Personal information
- Full name: Kaiky Fernandes Melo
- Date of birth: 12 January 2004 (age 21)
- Place of birth: Santos, Brazil
- Height: 1.87 m (6 ft 2 in)
- Position(s): Centre back

Team information
- Current team: Shabab Al Ahli
- Number: 15

Youth career
- Portuários
- 2013–2021: Santos

Senior career*
- Years: Team / Apps / (Gls)
- 2021–2022: Santos / 33 / (1)
- 2022–2025: Almería / 44 / (1)
- 2024: → Albacete (loan) / 12 / (0)
- 2025–: Shabab Al Ahli / 0 / (0)

International career^{‡}
- 2019: Brazil U15 / 7 / (0)
- 2022–: Brazil U20 / 3 / (1)

= Kaiky =

Brazilian footballer

Kaiky Fernandes Melo (born 12 January 2004), simply known as Kaiky, is a Brazilian professional footballer who plays as a centre-back for UAE Pro League club Shabab Al Ahli.

==Club career==
===Santos===
Born in Santos, São Paulo, Kaiky joined Santos' youth setup from local side Portuários.

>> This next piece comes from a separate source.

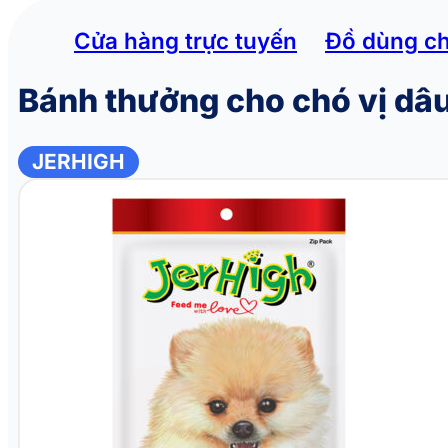
Cửa hàng trực tuyến
Đồ dùng c
Bánh thưởng cho chó vị dâ
JERHIGH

Initially playing futsal, he started to appear in the club's football categories at the age of nine.

On 21 December 2020, Kaiky signed his first professional contract with Peixe, agreeing to a three-year deal. He made his professional debut the following 28 February, starting in a 2–2 Campeonato Paulista away draw against Santo André.

On his Copa Libertadores debut on 9 March 2021, Kaiky started and scored his first professional goal, netting the winner in a 2–1 home success over Deportivo Lara; aged 17 years, one month and 25 days, he became the youngest Brazilian to score in the competition and second overall, only behind Juan Carlos Cárdenas; his record was broken in the following month by teammate Ângelo.

Kaiky made his Série A debut on 29 May 2021, starting in a 0–3 away loss against Bahia. On 27 April 2022, after establishing himself in the first team squad, he renewed his contract until December 2026.

===Almería===
On 11 July 2022, Santos agreed to transfer Kaiky to Spanish La Liga side UD Almería for a rumoured fee of €7 million. The move was officially announced eight days later, with the player signing a six-year deal.

Kaiky made his debut abroad on 14 August 2022, starting in a 2–1 home loss to Real Madrid. He scored his first professional goal on 26 August 2023, netting a last-minute equalizer in a 1–1 away draw against Cádiz.

On 1 February 2024, Kaiky was loaned to Segunda División side Albacete for the remainder of the season.

===Shabab Al Ahli===
On 26 July 2025, Kaiky was transferred to UAE Pro League side Shabab Al Ahli.

==International career==
Kaiky was called up to the under-15 team in 2019, and featured in the 2019 South American U-15 Championship for the side as captain. He featured in six matches during the tournament as his side lifted the trophy.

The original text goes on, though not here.